Presenter | Date | Slides | Code | Interactive |
---|---|---|---|---|
Nikhil Deshmukh | 2019-04-18 | slides | code | colab |
Text data is meaningful in many contexts, but can also be difficult to work with for machine learning because of its complexity and ambiguity. Until recently, the state of the art for natural language processing was to use word embeddings, converting each word to a fixed length vector that preserves the semantic meaning. This past year researchers [1] have found that they could train general purpose deep language models and then apply these models in a variety of NLP tasks such as summarization, text classification, named entity recognition, question answering and many many more using transfer learning.

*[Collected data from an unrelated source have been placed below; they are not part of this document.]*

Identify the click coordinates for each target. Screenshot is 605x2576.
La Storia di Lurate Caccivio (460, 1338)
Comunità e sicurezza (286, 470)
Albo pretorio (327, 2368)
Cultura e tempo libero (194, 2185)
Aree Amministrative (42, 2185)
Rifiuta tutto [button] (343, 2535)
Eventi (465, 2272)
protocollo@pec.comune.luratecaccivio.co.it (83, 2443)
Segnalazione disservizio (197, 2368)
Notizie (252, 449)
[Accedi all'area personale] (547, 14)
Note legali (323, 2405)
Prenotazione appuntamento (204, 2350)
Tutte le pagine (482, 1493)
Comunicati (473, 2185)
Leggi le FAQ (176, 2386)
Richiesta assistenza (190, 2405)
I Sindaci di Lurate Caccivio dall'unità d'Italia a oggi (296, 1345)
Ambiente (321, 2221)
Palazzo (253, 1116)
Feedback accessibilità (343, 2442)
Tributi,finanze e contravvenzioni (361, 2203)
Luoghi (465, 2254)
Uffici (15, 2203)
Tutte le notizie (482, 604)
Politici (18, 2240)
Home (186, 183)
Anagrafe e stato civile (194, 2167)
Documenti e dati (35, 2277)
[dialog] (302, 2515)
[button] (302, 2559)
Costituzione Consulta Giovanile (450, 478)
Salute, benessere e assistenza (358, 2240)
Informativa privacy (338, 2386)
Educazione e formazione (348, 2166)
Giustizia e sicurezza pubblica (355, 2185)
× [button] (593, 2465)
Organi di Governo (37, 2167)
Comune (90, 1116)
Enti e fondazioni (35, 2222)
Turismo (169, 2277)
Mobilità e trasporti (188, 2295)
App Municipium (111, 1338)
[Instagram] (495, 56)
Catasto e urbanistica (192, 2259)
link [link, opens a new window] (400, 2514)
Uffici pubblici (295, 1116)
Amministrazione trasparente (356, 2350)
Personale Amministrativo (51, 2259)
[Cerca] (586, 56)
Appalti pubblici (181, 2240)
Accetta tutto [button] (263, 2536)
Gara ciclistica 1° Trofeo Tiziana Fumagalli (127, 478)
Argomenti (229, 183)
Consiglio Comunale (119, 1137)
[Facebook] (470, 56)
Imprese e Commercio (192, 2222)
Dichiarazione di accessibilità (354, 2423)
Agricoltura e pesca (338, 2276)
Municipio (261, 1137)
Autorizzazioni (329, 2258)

This a watershed moment for NLP, on par with the impact of pre-trained deep neural classifiers for ImageNet that revolutionized the field of computer vision over the last 7 years.
This talk will provide some historical context on embeddings and language modeling, as well as a demo of how to adapt a deep language model pretrained on millions of sentences from Wikipedia to perform sentiment analysis and intent classification with very small sets of novel training data.
- Howard, Jeremy, and Sebastian Ruder. "Universal language model fine-tuning for text classification." arXiv preprint arXiv:1801.06146 (2018). https://arxiv.org/pdf/1801.06146.pdf
Nikhil Deshmukh is an independent data science consultant who has applied his expertise to everything from embedded low-power computer vision for autonomous vehicles, optimizing HR processes for Fortune 500 companies, and developing IoT solutions for precision agriculture in rural India. Nikhil received his PhD in Neuroscience and Molecular Biology from Princeton University, where he studied the neural circuitry in the retina that converts light into electrical signals.